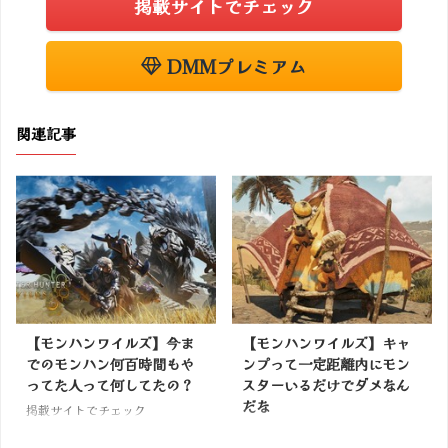
掲載サイトでチェック
DMMプレミアム
関連記事
【モンハンワイルズ】今ま
【モンハンワイルズ】キャ
でのモンハン何百時間もや
ンプって一定距離内にモン
ってた人って何してたの？
スターいるだけでダメなん
だな
掲載サイトでチェック
掲載サイトでチェック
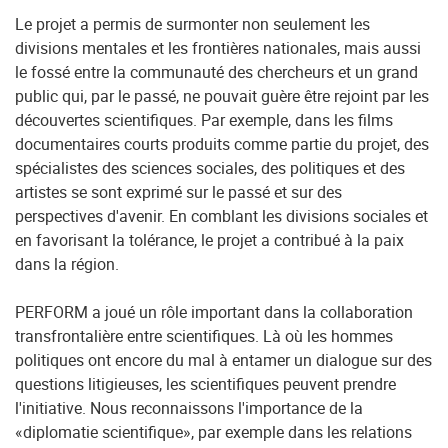
Le projet a permis de surmonter non seulement les
divisions mentales et les frontières nationales, mais aussi
le fossé entre la communauté des chercheurs et un grand
public qui, par le passé, ne pouvait guère être rejoint par les
découvertes scientifiques. Par exemple, dans les films
documentaires courts produits comme partie du projet, des
spécialistes des sciences sociales, des politiques et des
artistes se sont exprimé sur le passé et sur des
perspectives d'avenir. En comblant les divisions sociales et
en favorisant la tolérance, le projet a contribué à la paix
dans la région.
PERFORM a joué un rôle important dans la collaboration
transfrontalière entre scientifiques. Là où les hommes
politiques ont encore du mal à entamer un dialogue sur des
questions litigieuses, les scientifiques peuvent prendre
l'initiative. Nous reconnaissons l'importance de la
«diplomatie scientifique», par exemple dans les relations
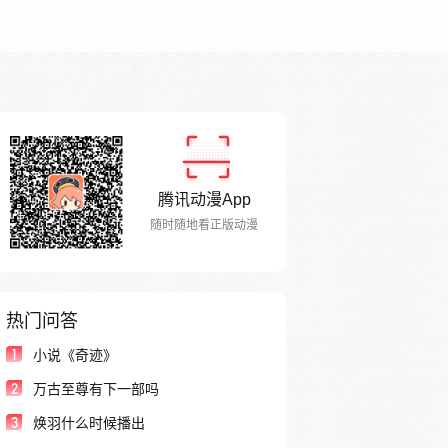
腾讯动漫App
随时随地看正版动漫
热门问答
1
小说《奇迹》
2
万古至尊有下一部吗
3
焕羽什么时候播出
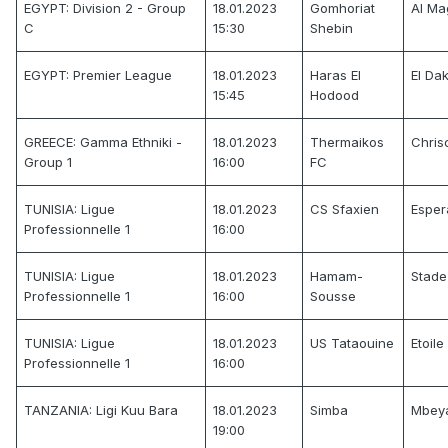
EGYPT: Division 2 - Group
18.01.2023
Gomhoriat
Al Ma
C
15:30
Shebin
EGYPT: Premier League
18.01.2023
Haras El
El Da
15:45
Hodood
GREECE: Gamma Ethniki -
18.01.2023
Thermaikos
Chris
Group 1
16:00
FC
TUNISIA: Ligue
18.01.2023
CS Sfaxien
Esper
Professionnelle 1
16:00
TUNISIA: Ligue
18.01.2023
Hamam-
Stade
Professionnelle 1
16:00
Sousse
TUNISIA: Ligue
18.01.2023
US Tataouine
Etoile
Professionnelle 1
16:00
TANZANIA: Ligi Kuu Bara
18.01.2023
Simba
Mbeya
19:00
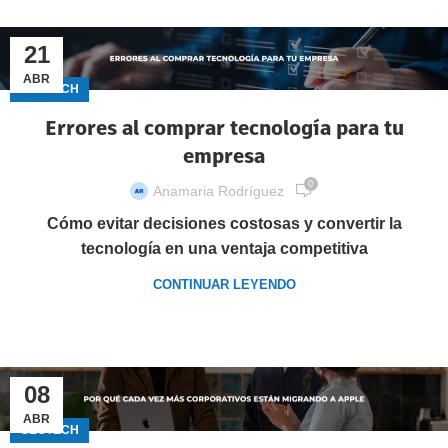
21
ABR
GECTECH
Errores al comprar tecnología para tu
empresa
0
Anamaria Rodríguez
Cómo evitar decisiones costosas y convertir la
tecnología en una ventaja competitiva
CONTINUAR LEYENDO
08
ABR
GECTECH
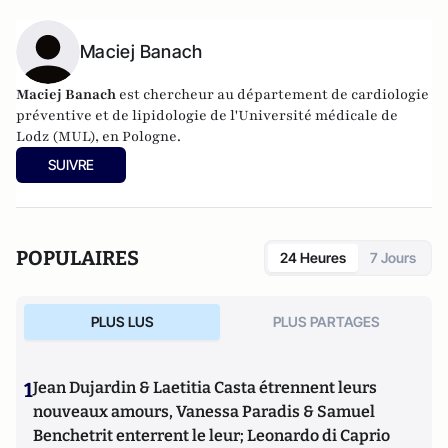
Maciej Banach
Maciej Banach
est chercheur au département de cardiologie
préventive et de lipidologie de l'Université médicale de
Lodz (MUL), en Pologne.
SUIVRE
POPULAIRES
24 Heures
7 Jours
PLUS LUS
PLUS PARTAGES
1
Jean Dujardin & Laetitia Casta étrennent leurs
nouveaux amours, Vanessa Paradis & Samuel
Benchetrit enterrent le leur; Leonardo di Caprio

= What to do =
Report all lines of the data above that include the string "sociales".

= Expected output =
spécialistes des sciences sociales, des politiques et des
perspectives d'avenir. En comblant les divisions sociales et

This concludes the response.